[Start of Attachment]
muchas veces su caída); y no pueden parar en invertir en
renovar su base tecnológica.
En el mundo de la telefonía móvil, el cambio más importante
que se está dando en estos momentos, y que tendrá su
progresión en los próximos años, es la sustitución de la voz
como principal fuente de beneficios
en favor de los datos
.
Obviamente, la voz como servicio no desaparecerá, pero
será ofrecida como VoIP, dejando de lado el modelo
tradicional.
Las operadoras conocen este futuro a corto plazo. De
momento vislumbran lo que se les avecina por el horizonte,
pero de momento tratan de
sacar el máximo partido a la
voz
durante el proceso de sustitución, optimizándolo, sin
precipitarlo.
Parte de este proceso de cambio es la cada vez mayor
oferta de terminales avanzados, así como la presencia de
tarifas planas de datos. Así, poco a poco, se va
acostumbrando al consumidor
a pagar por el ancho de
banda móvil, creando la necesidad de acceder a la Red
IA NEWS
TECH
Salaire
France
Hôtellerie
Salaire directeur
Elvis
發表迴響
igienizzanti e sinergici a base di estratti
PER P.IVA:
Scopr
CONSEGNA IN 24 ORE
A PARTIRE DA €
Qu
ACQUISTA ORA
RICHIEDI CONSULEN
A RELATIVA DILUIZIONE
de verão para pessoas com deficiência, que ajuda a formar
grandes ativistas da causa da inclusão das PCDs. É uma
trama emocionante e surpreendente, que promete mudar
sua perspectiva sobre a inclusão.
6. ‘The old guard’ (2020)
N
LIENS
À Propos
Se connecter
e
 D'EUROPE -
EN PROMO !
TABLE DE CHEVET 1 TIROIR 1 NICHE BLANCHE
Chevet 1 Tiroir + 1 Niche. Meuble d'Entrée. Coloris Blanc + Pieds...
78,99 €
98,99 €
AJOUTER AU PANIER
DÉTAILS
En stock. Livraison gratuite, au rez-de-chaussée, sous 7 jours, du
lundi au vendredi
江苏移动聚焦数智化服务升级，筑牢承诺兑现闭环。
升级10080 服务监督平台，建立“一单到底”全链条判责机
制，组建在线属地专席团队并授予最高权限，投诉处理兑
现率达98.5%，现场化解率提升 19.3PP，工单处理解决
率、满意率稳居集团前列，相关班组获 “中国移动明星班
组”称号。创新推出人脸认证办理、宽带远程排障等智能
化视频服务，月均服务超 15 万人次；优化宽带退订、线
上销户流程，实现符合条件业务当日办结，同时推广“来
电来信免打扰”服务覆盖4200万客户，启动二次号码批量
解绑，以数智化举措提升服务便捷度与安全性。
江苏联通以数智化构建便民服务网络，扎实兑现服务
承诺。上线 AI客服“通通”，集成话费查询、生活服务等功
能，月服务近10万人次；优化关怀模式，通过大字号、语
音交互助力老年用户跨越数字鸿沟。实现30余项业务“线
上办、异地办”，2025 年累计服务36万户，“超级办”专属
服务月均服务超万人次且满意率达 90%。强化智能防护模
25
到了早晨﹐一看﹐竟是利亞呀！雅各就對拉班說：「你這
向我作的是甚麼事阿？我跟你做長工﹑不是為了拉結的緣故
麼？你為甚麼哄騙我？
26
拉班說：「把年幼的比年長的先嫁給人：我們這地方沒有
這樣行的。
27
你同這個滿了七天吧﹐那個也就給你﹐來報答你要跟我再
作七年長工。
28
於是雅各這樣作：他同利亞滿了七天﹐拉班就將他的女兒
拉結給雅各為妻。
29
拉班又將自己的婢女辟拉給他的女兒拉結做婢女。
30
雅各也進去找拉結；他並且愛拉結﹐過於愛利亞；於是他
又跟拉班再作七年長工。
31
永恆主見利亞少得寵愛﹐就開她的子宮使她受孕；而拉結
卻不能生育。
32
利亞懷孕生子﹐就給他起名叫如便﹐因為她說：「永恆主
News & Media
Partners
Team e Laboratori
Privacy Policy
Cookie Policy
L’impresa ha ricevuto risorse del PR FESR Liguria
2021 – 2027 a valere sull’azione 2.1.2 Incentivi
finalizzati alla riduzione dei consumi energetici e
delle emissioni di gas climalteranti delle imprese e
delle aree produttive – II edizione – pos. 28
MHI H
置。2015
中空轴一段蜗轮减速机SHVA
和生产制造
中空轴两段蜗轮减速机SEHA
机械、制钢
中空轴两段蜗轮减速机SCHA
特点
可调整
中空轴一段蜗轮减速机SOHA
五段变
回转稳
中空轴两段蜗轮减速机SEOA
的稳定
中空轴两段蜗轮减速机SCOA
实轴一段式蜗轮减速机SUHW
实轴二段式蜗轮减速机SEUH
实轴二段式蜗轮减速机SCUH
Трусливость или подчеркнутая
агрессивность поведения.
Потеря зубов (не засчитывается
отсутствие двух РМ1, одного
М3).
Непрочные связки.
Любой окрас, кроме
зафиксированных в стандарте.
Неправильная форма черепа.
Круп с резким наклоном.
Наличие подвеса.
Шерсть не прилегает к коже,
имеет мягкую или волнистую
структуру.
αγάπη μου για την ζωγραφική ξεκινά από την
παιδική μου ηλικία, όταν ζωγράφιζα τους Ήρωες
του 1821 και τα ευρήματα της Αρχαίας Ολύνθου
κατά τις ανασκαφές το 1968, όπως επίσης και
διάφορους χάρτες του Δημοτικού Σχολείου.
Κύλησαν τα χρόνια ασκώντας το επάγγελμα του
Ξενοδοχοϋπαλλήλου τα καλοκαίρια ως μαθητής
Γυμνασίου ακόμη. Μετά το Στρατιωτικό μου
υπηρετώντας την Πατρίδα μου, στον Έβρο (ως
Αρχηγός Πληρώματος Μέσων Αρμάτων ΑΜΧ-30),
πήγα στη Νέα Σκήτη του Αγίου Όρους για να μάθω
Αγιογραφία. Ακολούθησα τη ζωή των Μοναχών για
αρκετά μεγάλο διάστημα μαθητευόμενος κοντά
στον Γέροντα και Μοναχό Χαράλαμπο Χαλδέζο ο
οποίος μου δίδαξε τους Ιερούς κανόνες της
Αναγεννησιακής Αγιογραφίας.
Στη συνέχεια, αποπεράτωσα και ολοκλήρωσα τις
[End of Attachment]
Exercise description
Copy exactly the lines above, starting at the opening line and finishing at the line in which "tarifas planas de" occurs.

Response area
muchas veces su caída); y no pueden parar en invertir en
renovar su base tecnológica.
En el mundo de la telefonía móvil, el cambio más importante
que se está dando en estos momentos, y que tendrá su
progresión en los próximos años, es la sustitución de la voz
como principal fuente de beneficios
en favor de los datos
.
Obviamente, la voz como servicio no desaparecerá, pero
será ofrecida como VoIP, dejando de lado el modelo
tradicional.
Las operadoras conocen este futuro a corto plazo. De
momento vislumbran lo que se les avecina por el horizonte,
pero de momento tratan de
sacar el máximo partido a la
voz
durante el proceso de sustitución, optimizándolo, sin
precipitarlo.
Parte de este proceso de cambio es la cada vez mayor
oferta de terminales avanzados, así como la presencia de
tarifas planas de datos. Así, poco a poco, se va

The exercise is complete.